DIRECTIONS FOR THIS TASK: Below are some entries. Repeat exactly the lines from the one with "Golden power, la relazione sul 2023" through the one with "Il disegno di", and only those.

Saved data entries
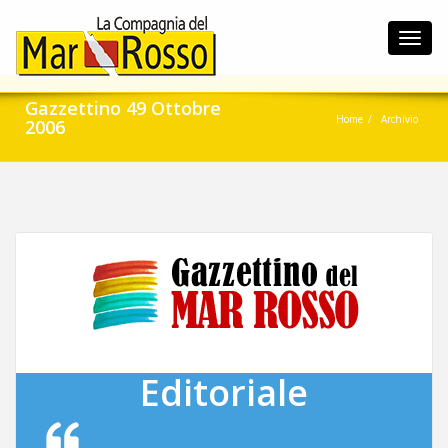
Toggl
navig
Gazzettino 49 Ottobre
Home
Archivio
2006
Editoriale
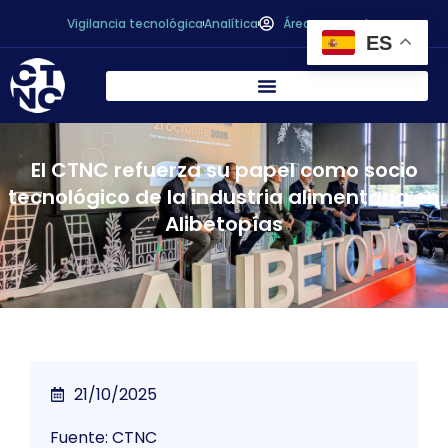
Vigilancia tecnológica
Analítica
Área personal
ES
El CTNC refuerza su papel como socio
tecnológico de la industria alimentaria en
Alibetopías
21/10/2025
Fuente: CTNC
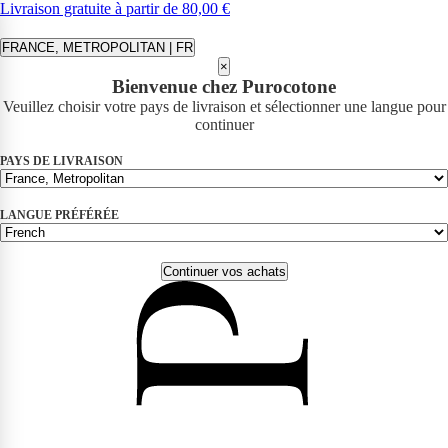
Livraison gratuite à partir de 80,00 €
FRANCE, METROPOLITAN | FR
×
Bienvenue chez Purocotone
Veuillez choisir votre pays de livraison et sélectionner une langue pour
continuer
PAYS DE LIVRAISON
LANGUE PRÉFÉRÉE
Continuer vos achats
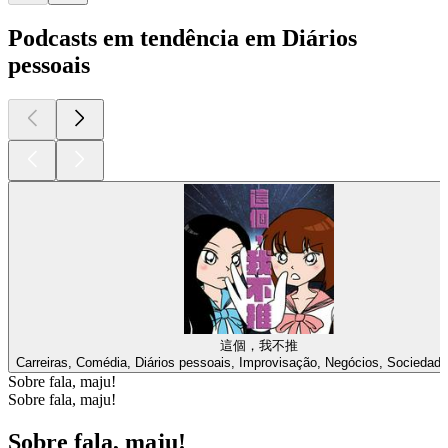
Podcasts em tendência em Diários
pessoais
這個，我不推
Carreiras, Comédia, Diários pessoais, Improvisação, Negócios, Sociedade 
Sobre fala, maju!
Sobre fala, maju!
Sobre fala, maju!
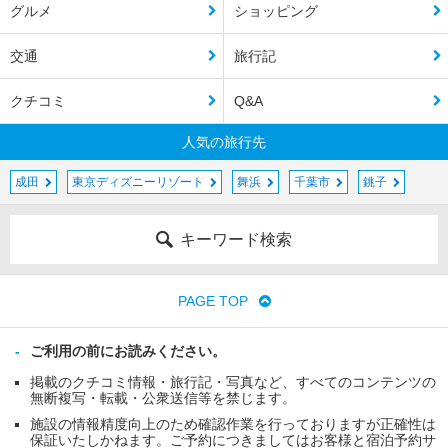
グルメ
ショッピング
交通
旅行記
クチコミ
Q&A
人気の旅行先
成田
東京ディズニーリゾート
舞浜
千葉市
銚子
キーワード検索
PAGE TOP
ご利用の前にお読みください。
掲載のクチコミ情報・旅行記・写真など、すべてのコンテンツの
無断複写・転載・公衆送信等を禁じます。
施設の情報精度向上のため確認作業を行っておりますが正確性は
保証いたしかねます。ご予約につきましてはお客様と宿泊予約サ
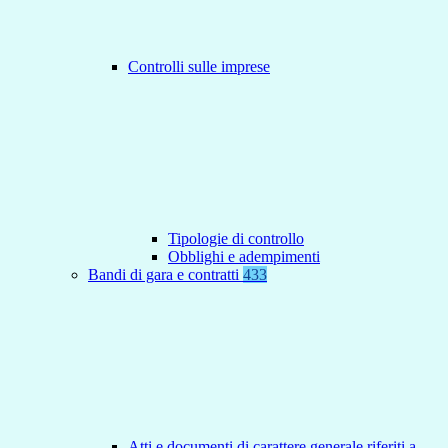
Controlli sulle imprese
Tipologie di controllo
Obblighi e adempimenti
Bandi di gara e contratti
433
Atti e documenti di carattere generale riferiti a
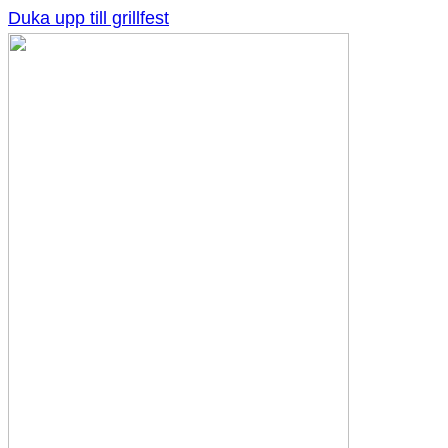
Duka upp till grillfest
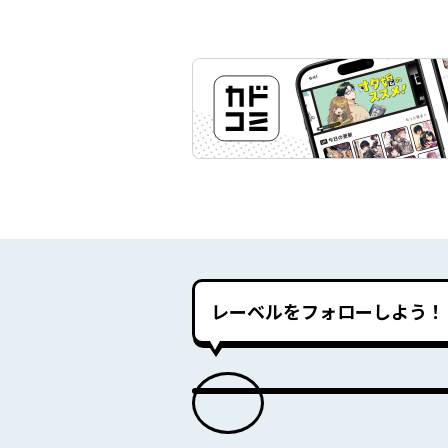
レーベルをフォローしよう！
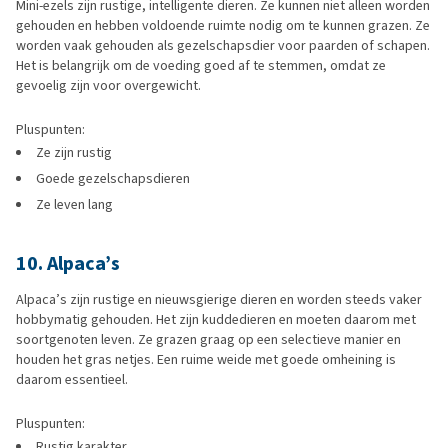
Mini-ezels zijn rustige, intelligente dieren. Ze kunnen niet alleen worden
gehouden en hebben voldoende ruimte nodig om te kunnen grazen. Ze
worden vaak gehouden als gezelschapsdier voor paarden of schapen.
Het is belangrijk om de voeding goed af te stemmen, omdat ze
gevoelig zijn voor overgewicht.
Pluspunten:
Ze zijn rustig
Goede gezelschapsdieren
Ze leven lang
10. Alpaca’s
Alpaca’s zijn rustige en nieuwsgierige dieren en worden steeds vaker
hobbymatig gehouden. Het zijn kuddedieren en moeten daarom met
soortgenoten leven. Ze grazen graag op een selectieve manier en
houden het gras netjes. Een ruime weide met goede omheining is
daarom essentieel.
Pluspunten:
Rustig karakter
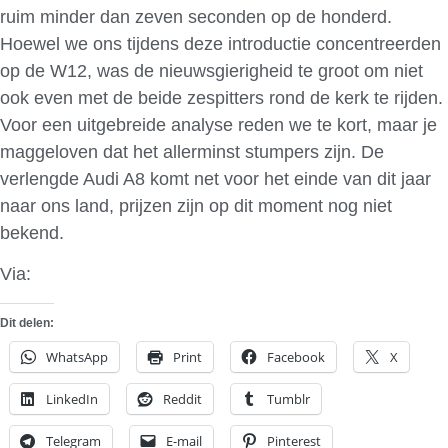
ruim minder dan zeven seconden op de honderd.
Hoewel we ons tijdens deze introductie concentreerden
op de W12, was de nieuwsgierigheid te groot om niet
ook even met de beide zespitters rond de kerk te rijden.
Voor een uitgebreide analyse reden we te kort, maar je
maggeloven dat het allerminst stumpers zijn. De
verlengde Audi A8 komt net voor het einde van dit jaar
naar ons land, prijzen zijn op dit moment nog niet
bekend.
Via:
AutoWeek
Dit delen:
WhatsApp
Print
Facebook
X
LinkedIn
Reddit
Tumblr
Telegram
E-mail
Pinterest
--
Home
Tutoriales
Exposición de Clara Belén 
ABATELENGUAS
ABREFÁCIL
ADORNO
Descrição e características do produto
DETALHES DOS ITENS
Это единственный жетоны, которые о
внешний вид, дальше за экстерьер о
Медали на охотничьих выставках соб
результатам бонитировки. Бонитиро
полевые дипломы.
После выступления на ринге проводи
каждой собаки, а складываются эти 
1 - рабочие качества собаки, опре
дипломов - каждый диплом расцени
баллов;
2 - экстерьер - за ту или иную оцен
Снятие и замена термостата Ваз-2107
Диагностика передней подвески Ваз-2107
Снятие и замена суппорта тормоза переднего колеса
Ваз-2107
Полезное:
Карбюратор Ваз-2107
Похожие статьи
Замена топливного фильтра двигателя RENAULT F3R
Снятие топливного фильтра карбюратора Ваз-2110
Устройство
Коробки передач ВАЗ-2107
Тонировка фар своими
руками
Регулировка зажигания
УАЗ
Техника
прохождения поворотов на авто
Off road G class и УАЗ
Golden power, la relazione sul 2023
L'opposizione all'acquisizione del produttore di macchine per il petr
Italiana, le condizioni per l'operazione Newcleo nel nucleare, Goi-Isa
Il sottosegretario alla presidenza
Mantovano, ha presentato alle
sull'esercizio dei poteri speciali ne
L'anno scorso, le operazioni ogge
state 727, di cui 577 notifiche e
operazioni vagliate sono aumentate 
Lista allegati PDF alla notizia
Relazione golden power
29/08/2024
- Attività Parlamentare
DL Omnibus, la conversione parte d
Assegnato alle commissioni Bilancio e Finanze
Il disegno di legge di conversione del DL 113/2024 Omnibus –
==
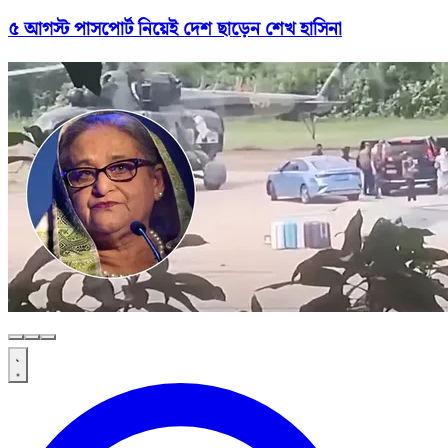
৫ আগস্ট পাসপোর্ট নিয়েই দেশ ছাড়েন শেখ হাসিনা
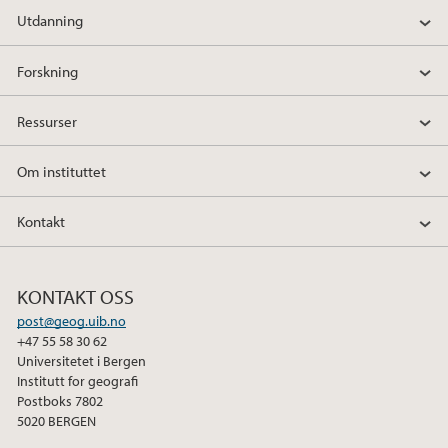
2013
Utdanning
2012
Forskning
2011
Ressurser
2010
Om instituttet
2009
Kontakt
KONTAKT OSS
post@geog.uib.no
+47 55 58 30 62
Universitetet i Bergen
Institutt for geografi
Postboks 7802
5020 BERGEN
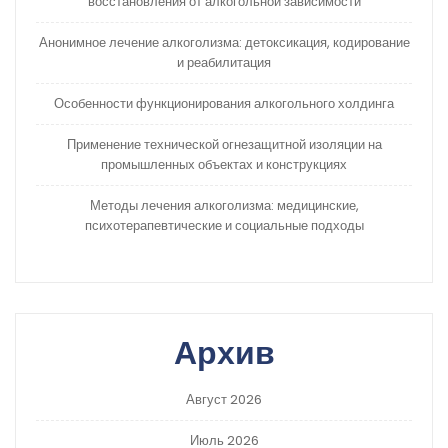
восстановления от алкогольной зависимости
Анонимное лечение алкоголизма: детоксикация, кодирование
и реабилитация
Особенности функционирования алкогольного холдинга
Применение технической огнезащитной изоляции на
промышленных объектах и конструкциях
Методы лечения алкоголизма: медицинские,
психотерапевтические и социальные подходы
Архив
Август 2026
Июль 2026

ANSWER SECTION:
Golden power, la relazione sul 2023
L'opposizione all'acquisizione del produttore di macchine per il petr
Italiana, le condizioni per l'operazione Newcleo nel nucleare, Goi-Isa
Il sottosegretario alla presidenza
Mantovano, ha presentato alle
sull'esercizio dei poteri speciali ne
L'anno scorso, le operazioni ogge
state 727, di cui 577 notifiche e
operazioni vagliate sono aumentate 
Lista allegati PDF alla notizia
Relazione golden power
29/08/2024
- Attività Parlamentare
DL Omnibus, la conversione parte d
Assegnato alle commissioni Bilancio e Finanze
Il disegno di legge di conversione del DL 113/2024 Omnibus –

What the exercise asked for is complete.